As Joanne said, we had few comments about the criteria. I suspect it must mean that the criteria are ones that people are fairly happy with. Obviously, people were happy that excellence was to be supported and that public good was to be supported, but they took it, I think, automatically that wealth generation and so on would be on the agenda.
Now I want to do some mental arithmetic about scale. This is purely out of my head. If there were five themes that represented, say, 25 per cent of expenditure and I just say 25 per cent, not because there has been any hint from anybody in government about what the percentage should be, but suppose it were that would say that each one would be about 5 per cent. Just to give you a feeling for the scale of things, that would be roughly comparable to a thematic area of Commonwealth support of science and innovation, because there are about 12 of these and they are at the scale of things like primary products, health, that kind of scale. So that is the sort of scale that one of 5 per cent would be. Or, equivalently, looking at it from a disciplinary point of view as distinct from a theme, it is equivalent in the Australian classifications of a division, of which 10 are in SET and there are 22 in all. They are at the level of something like biological sciences, or chemical sciences. By the time you get down to things like disciplines immunology, to take the example that we heard from Michael earlier today you are down around the fraction of a per cent. So that is the kind of scale that you would be at if we were to lead up to five times five, for example. As I said, this is not the number that the government is thinking about; it is just to give you an idea of scale.
I hope that we have lots of innovators in the country and that they have noted the last part of the last criterion, which was that the successful priorities had to have the scope for Australia to capture the benefits of the research through the potential of the research to enhance significantly Australia's overall innovation capacity by the broadening of the knowledge base and fostering acquisition of skills and understanding of emerging 'hot sciences'. So, bring on the hot sciences.
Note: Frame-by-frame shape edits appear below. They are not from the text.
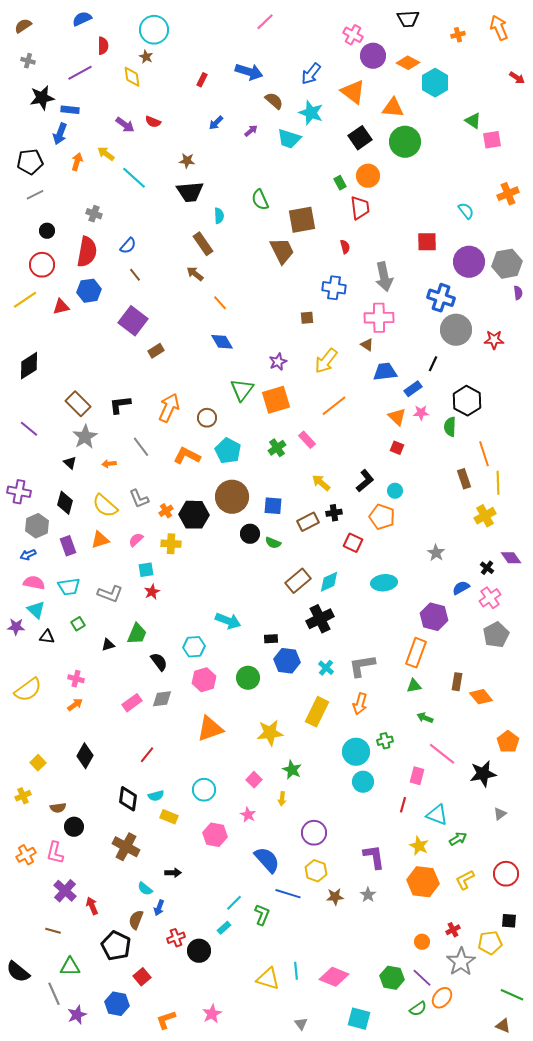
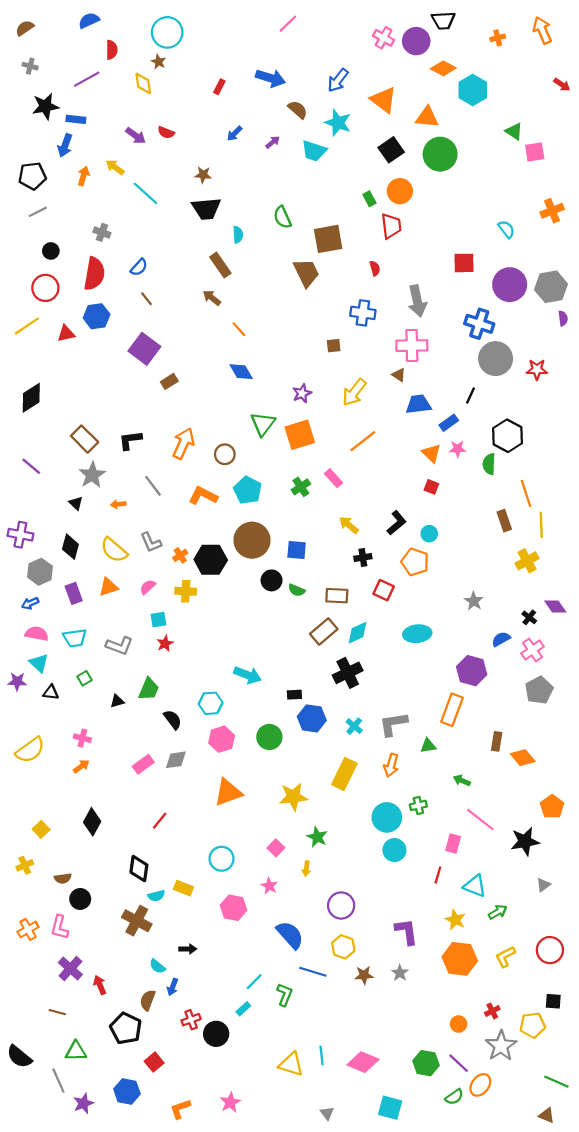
purple circle: (373, 56) -> (416, 41), moved
brown rectangle: (308, 522) -> (337, 596), moved, turned 30
green triangle: (414, 686) -> (428, 746), moved
cyan semicircle: (156, 796) -> (156, 896), moved

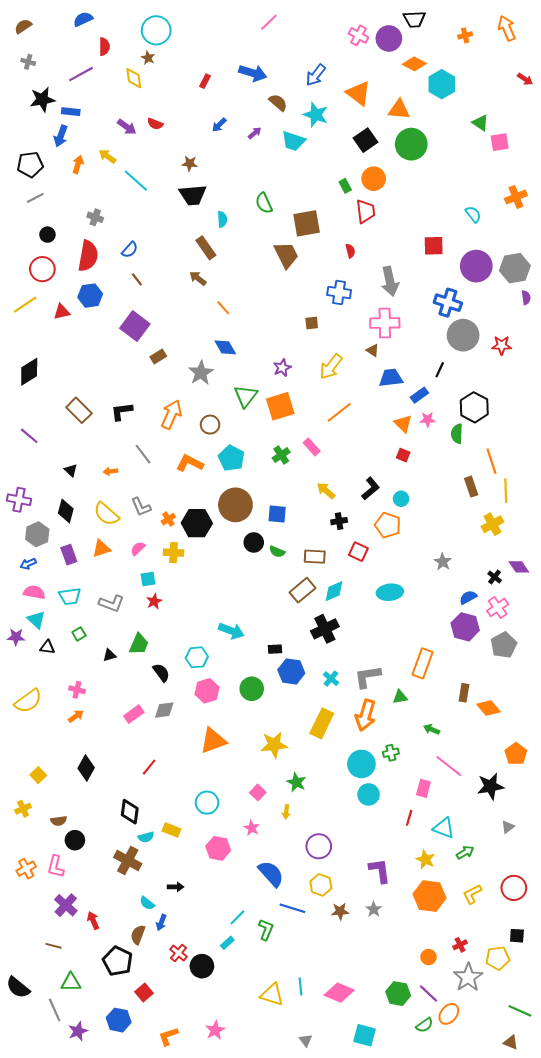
gray star: (92, 475) -> (201, 373), moved
purple hexagon: (472, 671) -> (465, 627), moved
orange arrow: (391, 765) -> (366, 715), size x1.4
red cross: (191, 1020) -> (179, 953), turned -30

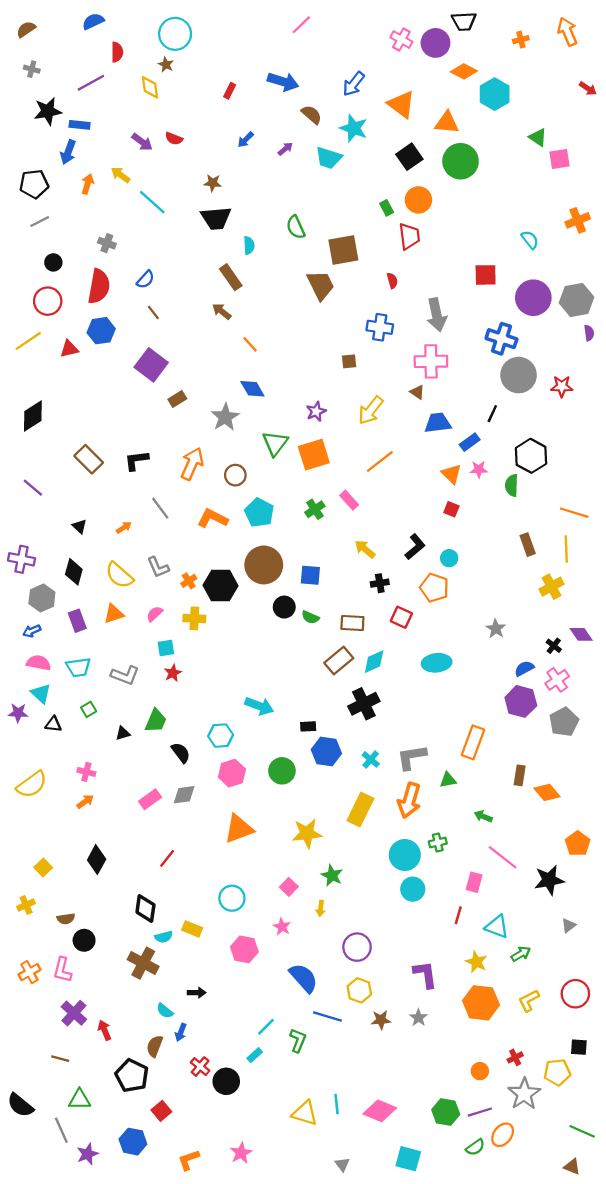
orange line: (492, 461) -> (574, 513), moved, turned -55
orange arrow: (110, 471) -> (124, 527), turned 152
purple line: (429, 994) -> (480, 1112), turned -60

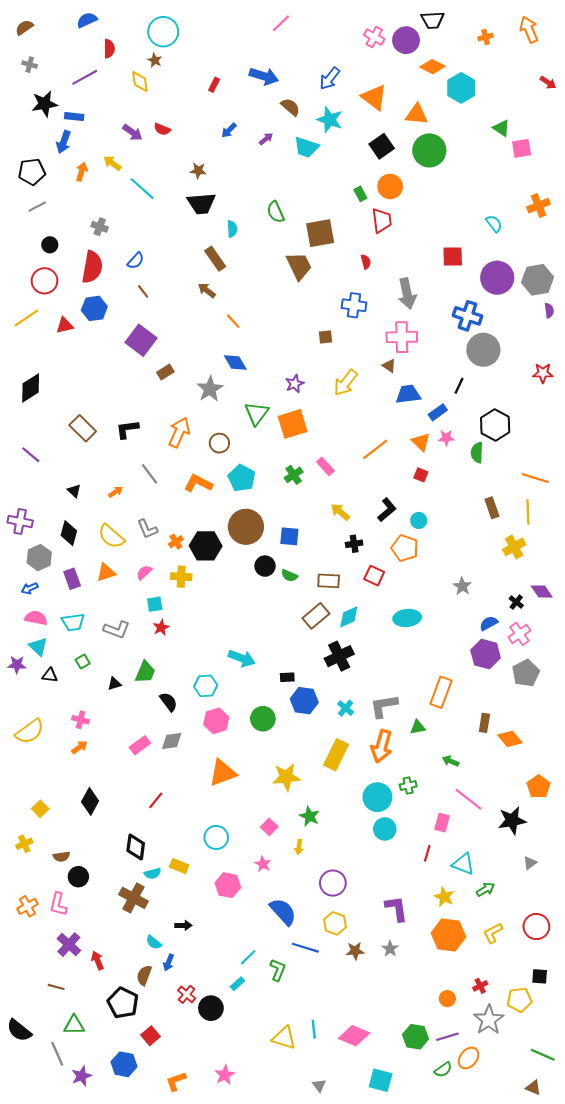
red star: (562, 386) -> (543, 373), moved
orange line: (380, 461) -> (375, 449), moved

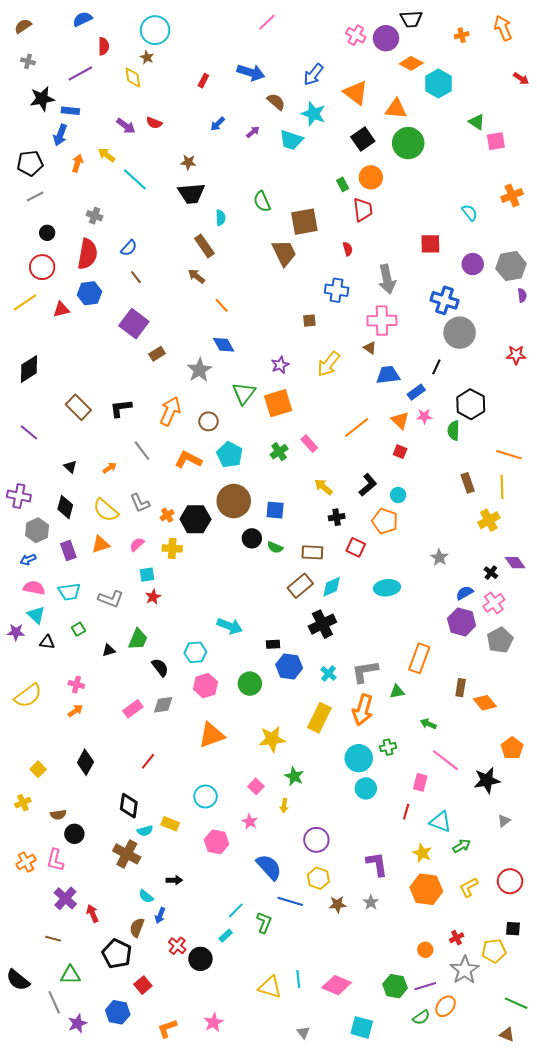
purple circle: (497, 278) -> (473, 264), size x0.7

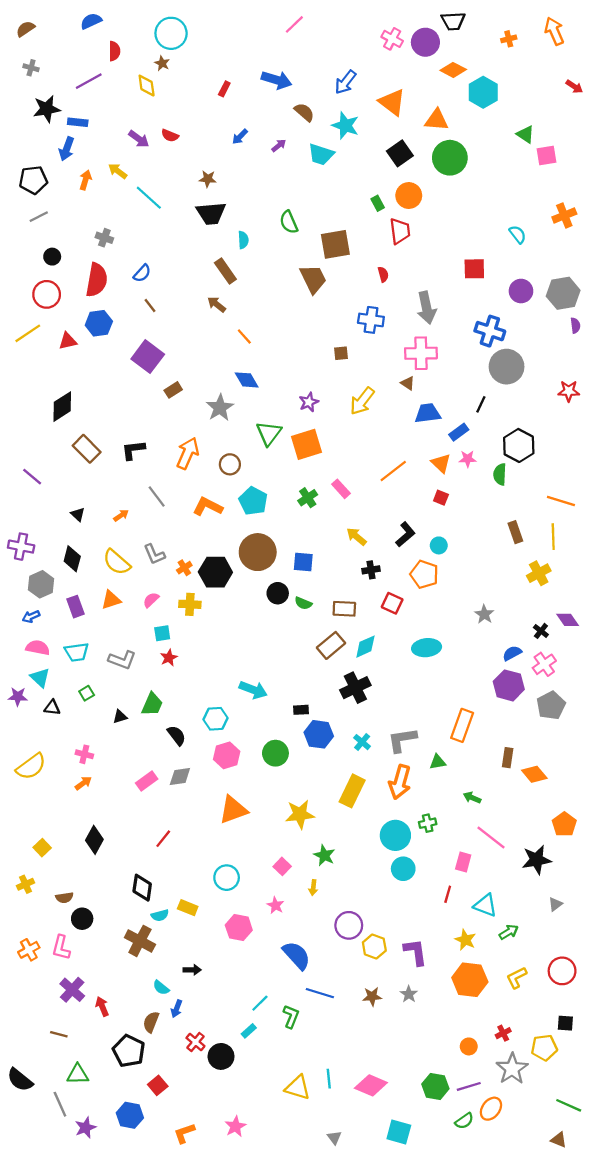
black diamond: (29, 369) -> (62, 407), moved
yellow hexagon: (318, 878) -> (374, 946), moved

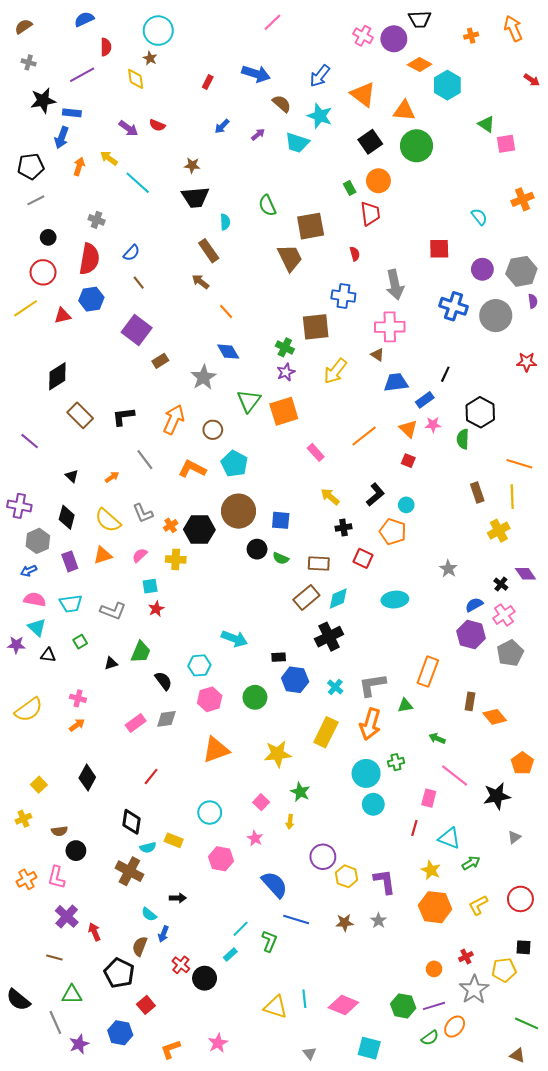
brown square: (341, 353) -> (316, 327), size x2.0
gray circle: (507, 367) -> (496, 316), moved
green cross: (308, 498) -> (285, 347), moved, turned -30

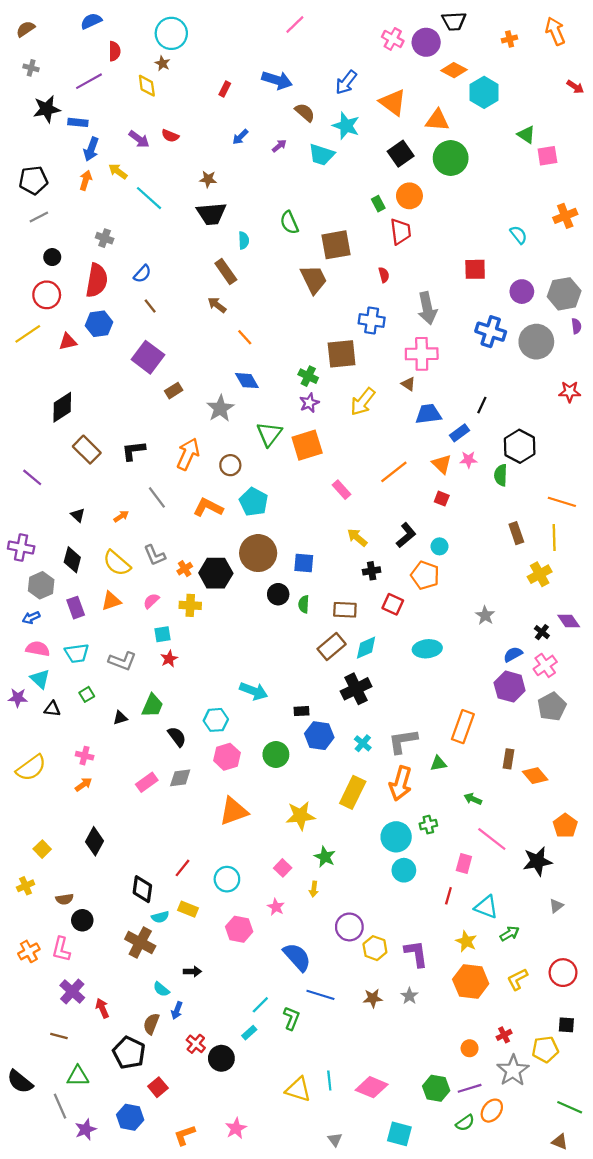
blue arrow: (62, 138) -> (91, 149), moved
green semicircle: (281, 558) -> (304, 604), turned 70
red line: (151, 777) -> (182, 868), moved

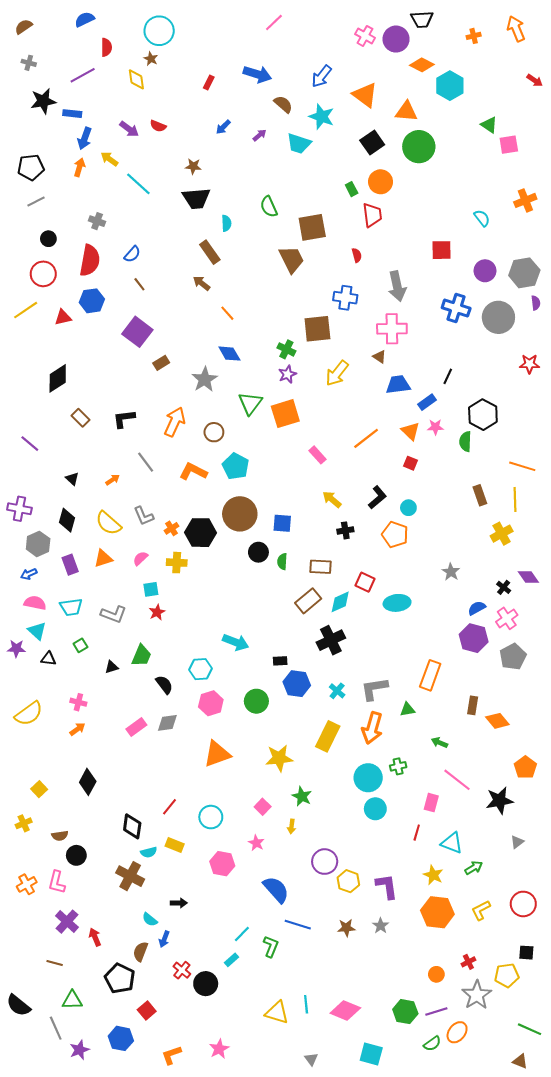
brown rectangle: (87, 450) -> (80, 418), size x0.7
red square: (393, 604) -> (365, 582), moved

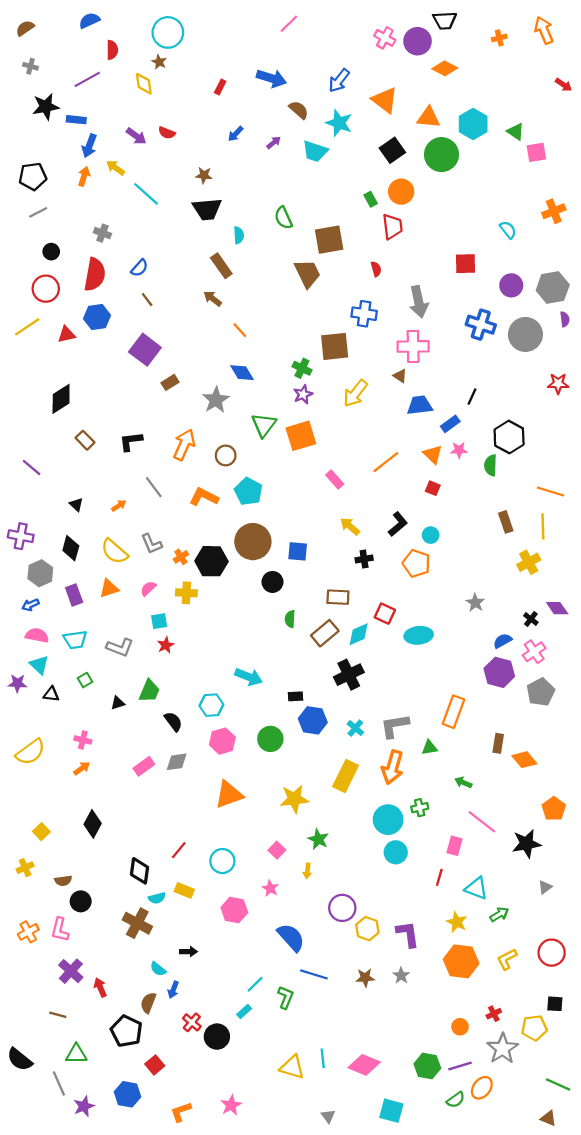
cyan hexagon: (450, 86) -> (473, 124), moved
green semicircle: (282, 562) -> (290, 619), moved

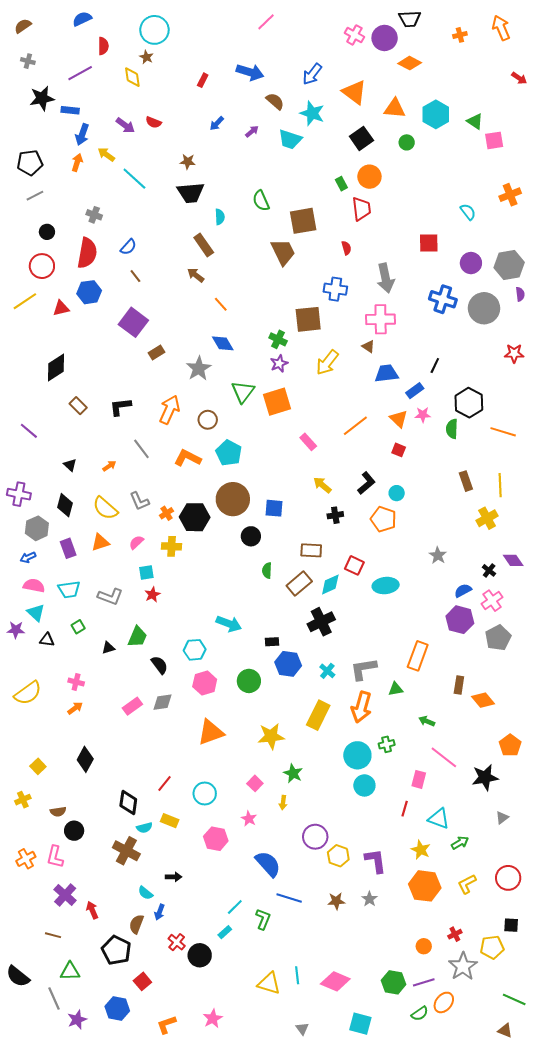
green circle: (441, 155) -> (407, 142), size x0.5
orange line: (551, 491) -> (503, 432), moved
There is one thing that I have been disappointed about so far and I have urged people at the last lot of meetings to actually talk about it, saying, 'Let's hear some proposals for exciting blue-sky research that will capture the country's imagination.' It strikes me that there are all kinds of things that we can do. We potentially can breed plants that grow in saline soils; we potentially can get energy from hot rocks. There are all kinds of things that we can do. I would personally be very pleased if one of the priorities ended up being one that was quite a blue-sky one, that actually promoted the culture of research. So there's a challenge for the innovators in the country.